Watching Robin Ventura use his bullpen against the Yankees, he had an idea that they were susceptible to left-handed pitchers. It's the lone critique for an offense that leads the league in many important categories, but southpaws could exploit the exhaust port in the Death Star.
Chris Sale? Boom.
In what might be his most stirring start of the year (hearts or loins, take your pick or take both), Sale struck out 13 Yankees over 7⅔ innings. He limited the damage to -- what else? -- a Derek Jeter homer, but nobody was on base. In fact, the Yankees finished the series hitless over their last 17 at-bats with a runner on base.
In the process, the White Sox swept the Yankees at home for the first time since 1991.

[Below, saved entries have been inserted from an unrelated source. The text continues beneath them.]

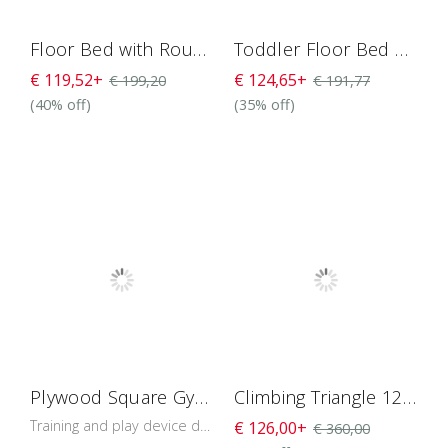
Floor Bed with Round Rails H4D-34
Toddler Floor Bed With Round Rails And Door H4D-35
€ 119,52+
€ 124,65+
€ 199,20
€ 191,77
(40% off)
(35% off)
Plywood Square Gym For Toddlers 118 cm
Climbing Triangle 120 with Detachable Legs
Training and play device designed to develop the baby’s muscles and balance control.
€ 126,00+
€ 360,00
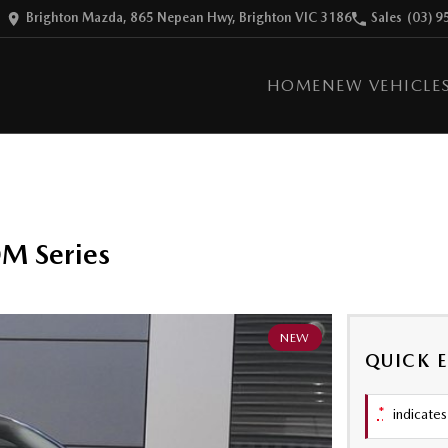
Brighton Mazda, 865 Nepean Hwy, Brighton VIC 3186
Sales
(03) 9
HOME
NEW VEHICLE
M Series
NEW
QUICK 
*
indicates 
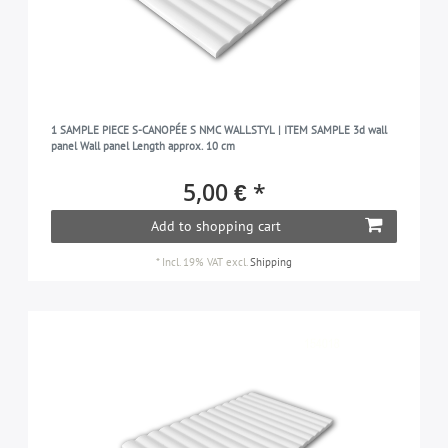
1 SAMPLE PIECE S-CANOPÉE S NMC WALLSTYL | ITEM SAMPLE 3d wall
panel Wall panel Length approx. 10 cm
5,00 € *
Add to shopping cart
*
Incl. 19% VAT
excl.
Shipping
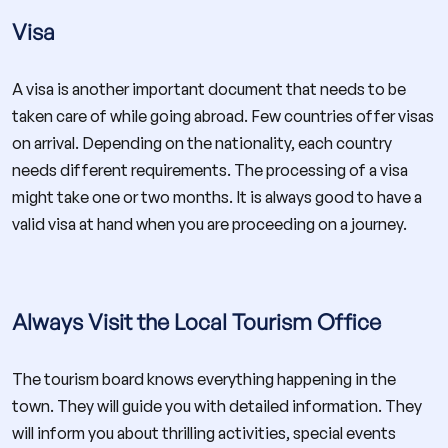
Visa
A visa is another important document that needs to be
taken care of while going abroad. Few countries offer visas
on arrival. Depending on the nationality, each country
needs different requirements. The processing of a visa
might take one or two months. It is always good to have a
valid visa at hand when you are proceeding on a journey.
Always Visit the Local Tourism Office
The tourism board knows everything happening in the
town. They will guide you with detailed information. They
will inform you about thrilling activities, special events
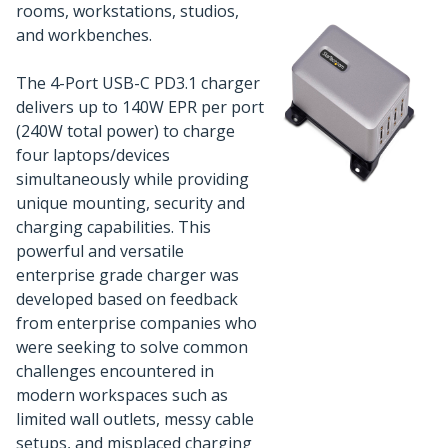
rooms, workstations, studios,
and workbenches.
The 4-Port USB-C PD3.1 charger
delivers up to 140W EPR per port
(240W total power) to charge
four laptops/devices
simultaneously while providing
unique mounting, security and
charging capabilities. This
powerful and versatile
enterprise grade charger was
developed based on feedback
from enterprise companies who
were seeking to solve common
challenges encountered in
modern workspaces such as
limited wall outlets, messy cable
setups, and misplaced charging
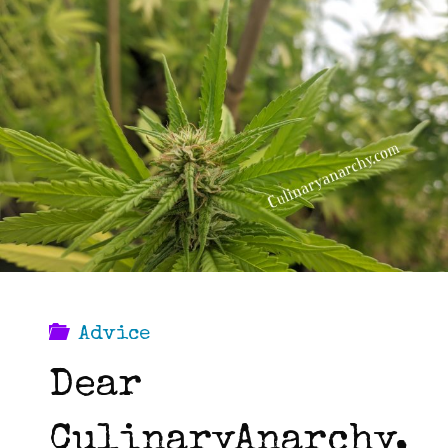
stand
out
in
the
job
hunt."
Advice
Dear
CulinaryAnarchy,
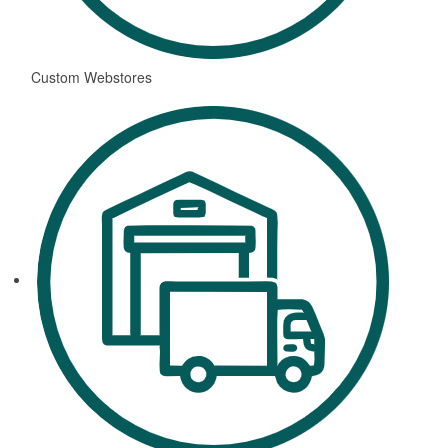
Custom Webstores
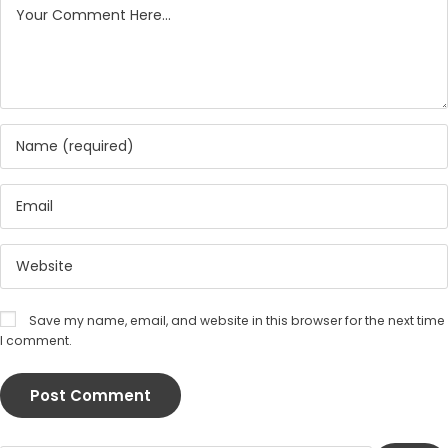
Save my name, email, and website in this browser for the next time
I comment.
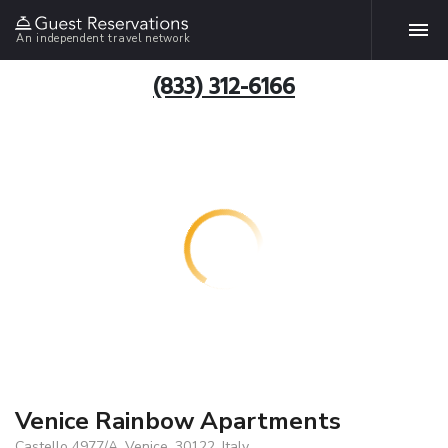
An independent travel network
(833) 312-6166
Venice Rainbow Apartments
Castello 4977/A, Venice, 30122, Italy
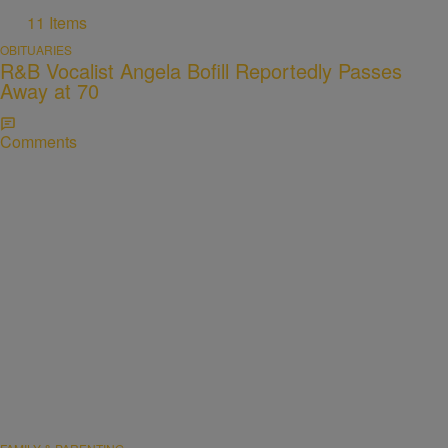
11 Items
OBITUARIES
R&B Vocalist Angela Bofill Reportedly Passes
Away at 70
Comments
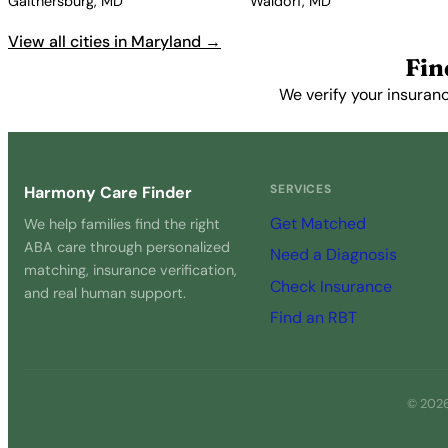
Gaithersburg, MD
Waldorf, MD
View all cities in Maryland →
Fin
We verify your insuranc
SERVICES
Harmony Care Finder
Get Matched
We help families find the right
ABA care through personalized
Need a Diagnosis
matching, insurance verification,
Check Insurance
and real human support.
Find an RBT
© 2026 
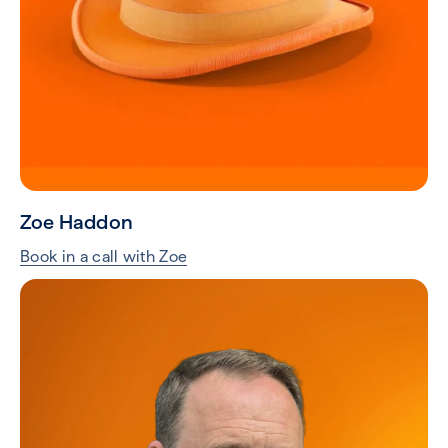
Zoe Haddon
Book in a call with Zoe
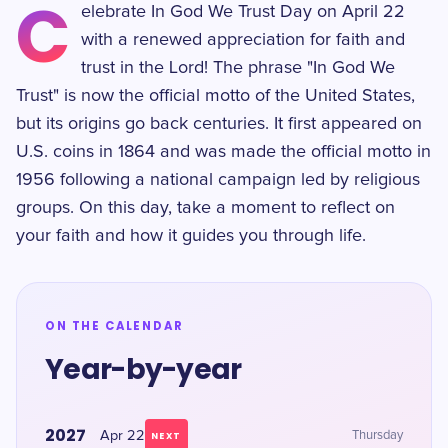
C
elebrate In God We Trust Day on April 22
with a renewed appreciation for faith and
trust in the Lord! The phrase "In God We
Trust" is now the official motto of the United States,
but its origins go back centuries. It first appeared on
U.S. coins in 1864 and was made the official motto in
1956 following a national campaign led by religious
groups. On this day, take a moment to reflect on
your faith and how it guides you through life.
ON THE CALENDAR
Year-by-year
2027
Apr 22
Thursday
NEXT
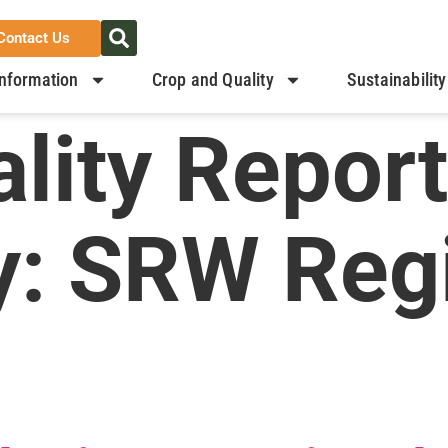
Contact Us
nformation
Crop and Quality
Sustainability
lity Report
y:
SRW Regi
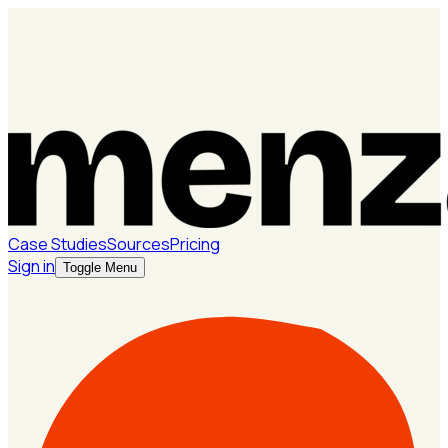
Case Studies
Sources
Pricing
Sign in
Toggle Menu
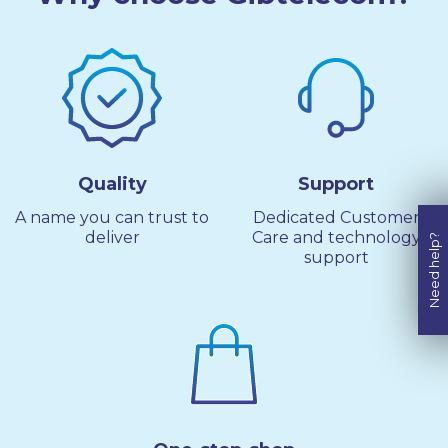
Quality
Support
A name you can trust to
Dedicated Customer
deliver
Care and technology
Need help?
support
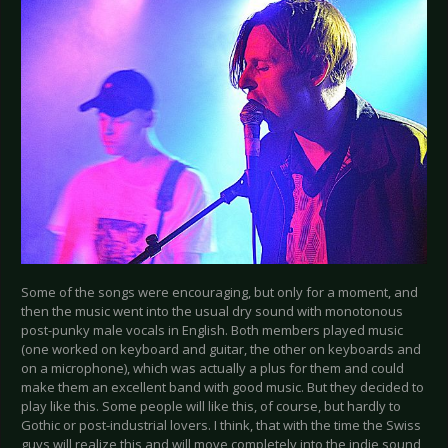
Some of the songs were encouraging, but only for a moment, and
then the music went into the usual dry sound with monotonous
post-punky male vocals in English. Both members played music
(one worked on keyboard and guitar, the other on keyboards and
on a microphone), which was actually a plus for them and could
make them an excellent band with good music. But they decided to
play like this. Some people will like this, of course, but hardly to
Gothic or post-industrial lovers. I think, that with the time the Swiss
guys will realize this and will move completely into the indie sound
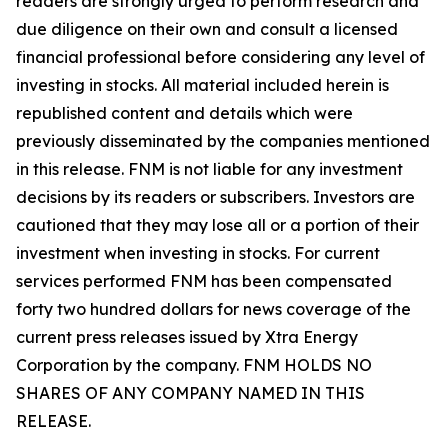
readers are strongly urged to perform research and
due diligence on their own and consult a licensed
financial professional before considering any level of
investing in stocks. All material included herein is
republished content and details which were
previously disseminated by the companies mentioned
in this release. FNM is not liable for any investment
decisions by its readers or subscribers. Investors are
cautioned that they may lose all or a portion of their
investment when investing in stocks. For current
services performed FNM has been compensated
forty two hundred dollars for news coverage of the
current press releases issued by Xtra Energy
Corporation by the company. FNM HOLDS NO
SHARES OF ANY COMPANY NAMED IN THIS
RELEASE.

Aside from the fastball count that bit Sale on Jeter's solo shot, everything else was working. He was able to spot his fastball in, up and away, and his slider had a tremendous amount of bite. He used to great effect against righties, who gave up on the pitch out of his hand, only to watch it dig toward the strike zone after it was too late to get into a good hitting position.
Sale needed to be that good, because the offense only had two runs in it. The timing was super, though.
The Sox were able to score first for once. Gordon Beckham led off with an opposite-field double, moved to third on a Dewayne Wise bunt single, and came around to score on Kevin Youkilis' sac fly to right.
After Jeter tied the game in the top of the sixth, Alex Rios beat Phil Hughes with a solo shot of his own off the top of the padding in left to retake the lead. Sale, Brett Myers and Addison Reed wouldn't give it back.